Michael Ignatieff veut renouveler le Parti libéral

Ottawa — C'était le secret le moins bien gardé de la colline parlementaire: Michael Ignatieff a annoncé hier qu'il se lançait dans la course à la chefferie du Parti libéral du Canada.

Celui qui avait terminé bon deuxième au congrès de décembre 2006, lors de la victoire de Stéphane Dion, a déjà pris son premier engagement. S'il est élu chef, il convoquera un grand sommet réunissant des chercheurs, des savants, des écologistes et autres penseurs canadiens pour renouveler les idées du Parti libéral. Lester B. Pearson avait fait la même chose en 1960.
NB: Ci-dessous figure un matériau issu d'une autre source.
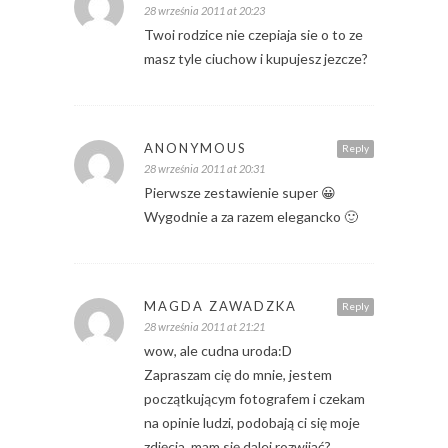
28 września 2011 at 20:23
Twoi rodzice nie czepiaja sie o to ze
masz tyle ciuchow i kupujesz jezcze?
ANONYMOUS
Reply
28 września 2011 at 20:31
Pierwsze zestawienie super 😀
Wygodnie a za razem elegancko 🙂
MAGDA ZAWADZKA
Reply
28 września 2011 at 21:21
wow, ale cudna uroda:D
Zapraszam cię do mnie, jestem
początkującym fotografem i czekam
na opinie ludzi, podobają ci się moje
zdjęcia, mam się dalej rozwijać?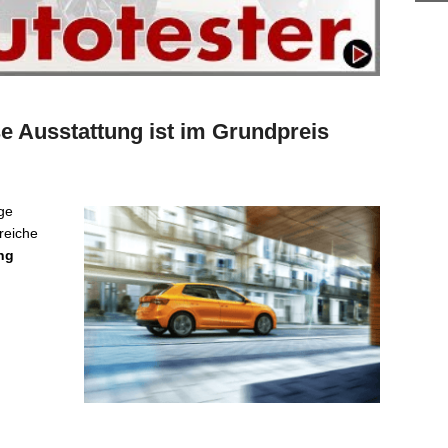
e Ausstattung ist im Grundpreis
ige
reiche
ng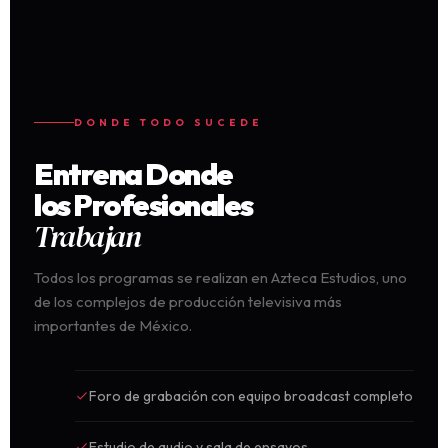
DONDE TODO SUCEDE
Entrena Donde
los Profesionales
Trabajan
Todos los programas se realizan en Azteca Estudios, uno
de los complejos de producción televisiva más
importantes de México.
Foro de grabación con equipo broadcast completo
Estudio de audio y sala de ensayos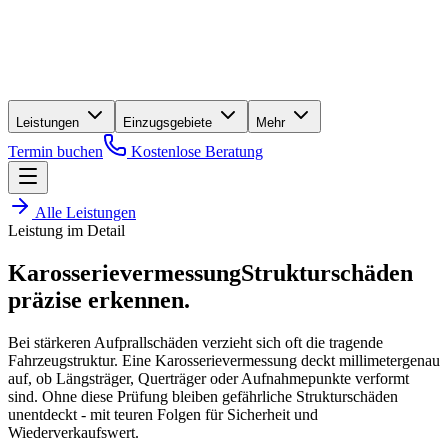
Leistungen
Einzugsgebiete
Mehr
Termin buchen
Kostenlose Beratung
Alle Leistungen
Leistung im Detail
Karosserievermessung
Strukturschäden
präzise erkennen
.
Bei stärkeren Aufprallschäden verzieht sich oft die tragende
Fahrzeugstruktur. Eine Karosserievermessung deckt millimetergenau
auf, ob Längsträger, Querträger oder Aufnahmepunkte verformt
sind. Ohne diese Prüfung bleiben gefährliche Strukturschäden
unentdeckt - mit teuren Folgen für Sicherheit und
Wiederverkaufswert.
«Le renouveau signifie ouvrir toutes grandes les portes de notre parti à la prochaine génération, aux meilleures personnes que la société a à nous offrir», a dit Michael Ignatieff lors de sa conférence de presse, hier à Ottawa.
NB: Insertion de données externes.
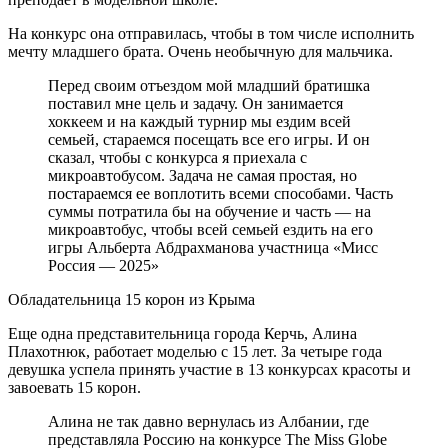
На конкурс она отправилась, чтобы в том числе исполнить
мечту младшего брата. Очень необычную для мальчика.
Перед своим отъездом мой младший братишка
поставил мне цель и задачу. Он занимается
хоккеем и на каждый турнир мы ездим всей
семьей, стараемся посещать все его игры. И он
сказал, чтобы с конкурса я приехала с
микроавтобусом. Задача не самая простая, но
постараемся ее воплотить всеми способами. Часть
суммы потратила бы на обучение и часть — на
микроавтобус, чтобы всей семьей ездить на его
игры Альберта Абдрахманова участница «Мисс
Россия — 2025»
Обладательница 15 корон из Крыма
Еще одна представительница города Керчь, Алина
Плахотнюк, работает моделью с 15 лет. За четыре года
девушка успела принять участие в 13 конкурсах красоты и
завоевать 15 корон.
Алина не так давно вернулась из Албании, где
представляла Россию на конкурсе The Miss Globe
Dans son discours, le député et chef adjoint du PLC a tenté de projeter l'image d'un leader fort et inspirant. Même s'il a pris soin de souligner qu'il n'y a qu'un seul Barack Obama, certains passages donnaient l'impression d'entendre le prochain président des États-Unis. Michael Ignatieff a notamment parlé «d'espoir», «d'égalité» et du fait que tous les citoyens du pays devraient avoir accès au «rêve canadien», une formule peu entendue en politique canadienne.

«Je me présente parce que j'aime mon pays, j'aime mon parti et que je peux offrir le leadership dont les Canadiens ont besoin en ces temps difficiles», a-t-il affirmé. Plusieurs députés libéraux, notamment John McCallum et David McGuinty, étaient présents à la conférence de presse.
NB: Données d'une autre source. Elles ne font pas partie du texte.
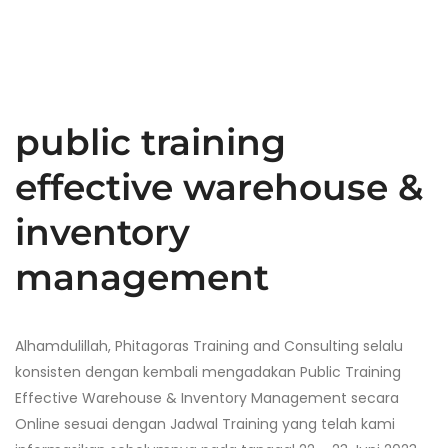
public training
effective warehouse &
inventory
management
Alhamdulillah, Phitagoras Training and Consulting selalu
konsisten dengan kembali mengadakan Public Training
Effective Warehouse & Inventory Management secara
Online sesuai dengan Jadwal Training yang telah kami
Michael Ignatieff, qui devient le troisième prétendant au trône, avec Bob Rae et Dominic Leblanc, affirme qu'il se présente dans la course avant tout pour battre le Parti conservateur et non pas ses «amis libéraux». «J'ai un désir farouche en moi de battre Stephen Harper et je pense que je peux le battre.» Selon lui, c'est la question que devront se poser les militants. «La question est là: qui peut battre ce gouvernement réactionnaire?», a-t-il dit.

Il affirme avoir «un grand respect» pour son rival et ami Bob Rae. «Il va mettre de l'avant sa vision du pays et je vais mettre de l'avant ma vision du pays», a-t-il soutenu.

Plus de chance qu'en 2006?

Michael Ignatieff estime qu'il a plus de chances de l'emporter qu'en 2006, lors de la précédente course au leadership. «Le pays a changé, le parti a changé et j'ai changé. Je suis meilleur maintenant. J'ai siégé à la Chambre des communes, j'ai confronté le premier ministre quatre fois par semaine. J'ai gagné deux élections dans ma circonscription. Je pense pouvoir faire le travail», affirme-t-il.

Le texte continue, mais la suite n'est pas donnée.